● REQUIRED WORK
The material below must be retyped in full, with every line kept exactly as it is.

● AVAILABLE RECORDS

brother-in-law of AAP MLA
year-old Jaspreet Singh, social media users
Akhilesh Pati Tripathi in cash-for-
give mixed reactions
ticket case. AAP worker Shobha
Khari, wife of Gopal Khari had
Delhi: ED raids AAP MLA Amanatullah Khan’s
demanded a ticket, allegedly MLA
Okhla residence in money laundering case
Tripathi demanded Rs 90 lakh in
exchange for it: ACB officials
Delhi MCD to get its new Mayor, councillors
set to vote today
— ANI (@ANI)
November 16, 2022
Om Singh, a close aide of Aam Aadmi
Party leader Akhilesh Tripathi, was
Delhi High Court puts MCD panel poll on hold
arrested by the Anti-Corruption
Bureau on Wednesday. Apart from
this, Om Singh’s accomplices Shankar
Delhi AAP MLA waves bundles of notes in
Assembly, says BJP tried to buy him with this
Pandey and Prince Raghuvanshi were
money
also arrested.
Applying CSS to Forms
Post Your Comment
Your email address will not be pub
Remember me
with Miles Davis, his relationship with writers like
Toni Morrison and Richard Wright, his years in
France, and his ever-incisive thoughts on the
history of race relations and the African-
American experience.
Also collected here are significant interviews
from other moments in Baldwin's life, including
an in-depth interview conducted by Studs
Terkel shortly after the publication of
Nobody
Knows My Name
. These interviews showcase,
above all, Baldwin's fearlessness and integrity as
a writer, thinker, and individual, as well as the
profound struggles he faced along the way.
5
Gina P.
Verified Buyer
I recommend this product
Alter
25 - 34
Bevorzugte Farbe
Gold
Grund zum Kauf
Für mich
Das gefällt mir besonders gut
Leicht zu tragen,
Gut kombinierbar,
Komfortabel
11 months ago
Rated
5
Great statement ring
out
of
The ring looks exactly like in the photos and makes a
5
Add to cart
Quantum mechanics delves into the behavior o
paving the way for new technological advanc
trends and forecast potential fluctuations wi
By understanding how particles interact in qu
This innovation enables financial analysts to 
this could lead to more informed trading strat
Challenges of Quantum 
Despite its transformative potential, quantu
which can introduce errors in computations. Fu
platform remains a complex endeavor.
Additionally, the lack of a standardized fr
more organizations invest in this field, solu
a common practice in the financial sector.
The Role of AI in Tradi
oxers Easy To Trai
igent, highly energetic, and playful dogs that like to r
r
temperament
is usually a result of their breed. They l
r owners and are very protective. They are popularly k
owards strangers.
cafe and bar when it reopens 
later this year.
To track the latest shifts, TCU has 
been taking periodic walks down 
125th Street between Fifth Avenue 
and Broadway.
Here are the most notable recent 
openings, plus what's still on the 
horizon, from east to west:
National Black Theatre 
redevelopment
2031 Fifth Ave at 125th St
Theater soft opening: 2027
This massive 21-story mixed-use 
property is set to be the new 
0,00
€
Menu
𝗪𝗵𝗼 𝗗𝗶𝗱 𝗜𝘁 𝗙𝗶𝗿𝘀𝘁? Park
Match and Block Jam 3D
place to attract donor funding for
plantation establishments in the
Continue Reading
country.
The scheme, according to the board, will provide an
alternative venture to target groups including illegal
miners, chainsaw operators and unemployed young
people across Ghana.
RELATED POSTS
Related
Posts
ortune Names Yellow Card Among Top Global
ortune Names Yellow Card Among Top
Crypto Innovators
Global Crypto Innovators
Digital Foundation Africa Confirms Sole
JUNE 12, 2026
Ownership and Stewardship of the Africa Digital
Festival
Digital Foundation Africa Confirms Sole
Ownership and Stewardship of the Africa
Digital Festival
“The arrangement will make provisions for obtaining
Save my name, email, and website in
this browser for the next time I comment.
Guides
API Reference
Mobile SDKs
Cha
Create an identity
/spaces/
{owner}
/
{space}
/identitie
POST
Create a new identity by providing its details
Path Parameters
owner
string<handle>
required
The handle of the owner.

● OUTPUT
brother-in-law of AAP MLA
year-old Jaspreet Singh, social media users
Akhilesh Pati Tripathi in cash-for-
give mixed reactions
ticket case. AAP worker Shobha
Khari, wife of Gopal Khari had
Delhi: ED raids AAP MLA Amanatullah Khan’s
demanded a ticket, allegedly MLA
Okhla residence in money laundering case
Tripathi demanded Rs 90 lakh in
exchange for it: ACB officials
Delhi MCD to get its new Mayor, councillors
set to vote today
— ANI (@ANI)
November 16, 2022
Om Singh, a close aide of Aam Aadmi
Party leader Akhilesh Tripathi, was
Delhi High Court puts MCD panel poll on hold
arrested by the Anti-Corruption
Bureau on Wednesday. Apart from
this, Om Singh’s accomplices Shankar
Delhi AAP MLA waves bundles of notes in
Assembly, says BJP tried to buy him with this
Pandey and Prince Raghuvanshi were
money
also arrested.
Applying CSS to Forms
Post Your Comment
Your email address will not be pub
Remember me
with Miles Davis, his relationship with writers like
Toni Morrison and Richard Wright, his years in
France, and his ever-incisive thoughts on the
history of race relations and the African-
American experience.
Also collected here are significant interviews
from other moments in Baldwin's life, including
an in-depth interview conducted by Studs
Terkel shortly after the publication of
Nobody
Knows My Name
. These interviews showcase,
above all, Baldwin's fearlessness and integrity as
a writer, thinker, and individual, as well as the
profound struggles he faced along the way.
5
Gina P.
Verified Buyer
I recommend this product
Alter
25 - 34
Bevorzugte Farbe
Gold
Grund zum Kauf
Für mich
Das gefällt mir besonders gut
Leicht zu tragen,
Gut kombinierbar,
Komfortabel
11 months ago
Rated
5
Great statement ring
out
of
The ring looks exactly like in the photos and makes a
5
Add to cart
Quantum mechanics delves into the behavior o
paving the way for new technological advanc
trends and forecast potential fluctuations wi
By understanding how particles interact in qu
This innovation enables financial analysts to 
this could lead to more informed trading strat
Challenges of Quantum 
Despite its transformative potential, quantu
which can introduce errors in computations. Fu
platform remains a complex endeavor.
Additionally, the lack of a standardized fr
more organizations invest in this field, solu
a common practice in the financial sector.
The Role of AI in Tradi
oxers Easy To Trai
igent, highly energetic, and playful dogs that like to r
r
temperament
is usually a result of their breed. They l
r owners and are very protective. They are popularly k
owards strangers.
cafe and bar when it reopens 
later this year.
To track the latest shifts, TCU has 
been taking periodic walks down 
125th Street between Fifth Avenue 
and Broadway.
Here are the most notable recent 
openings, plus what's still on the 
horizon, from east to west:
National Black Theatre 
redevelopment
2031 Fifth Ave at 125th St
Theater soft opening: 2027
This massive 21-story mixed-use 
property is set to be the new 
0,00
€
Menu
𝗪𝗵𝗼 𝗗𝗶𝗱 𝗜𝘁 𝗙𝗶𝗿𝘀𝘁? Park
Match and Block Jam 3D
place to attract donor funding for
plantation establishments in the
Continue Reading
country.
The scheme, according to the board, will provide an
alternative venture to target groups including illegal
miners, chainsaw operators and unemployed young
people across Ghana.
RELATED POSTS
Related
Posts
ortune Names Yellow Card Among Top Global
ortune Names Yellow Card Among Top
Crypto Innovators
Global Crypto Innovators
Digital Foundation Africa Confirms Sole
JUNE 12, 2026
Ownership and Stewardship of the Africa Digital
Festival
Digital Foundation Africa Confirms Sole
Ownership and Stewardship of the Africa
Digital Festival
“The arrangement will make provisions for obtaining
Save my name, email, and website in
this browser for the next time I comment.
Guides
API Reference
Mobile SDKs
Cha
Create an identity
/spaces/
{owner}
/
{space}
/identitie
POST
Create a new identity by providing its details
Path Parameters
owner
string<handle>
required
The handle of the owner.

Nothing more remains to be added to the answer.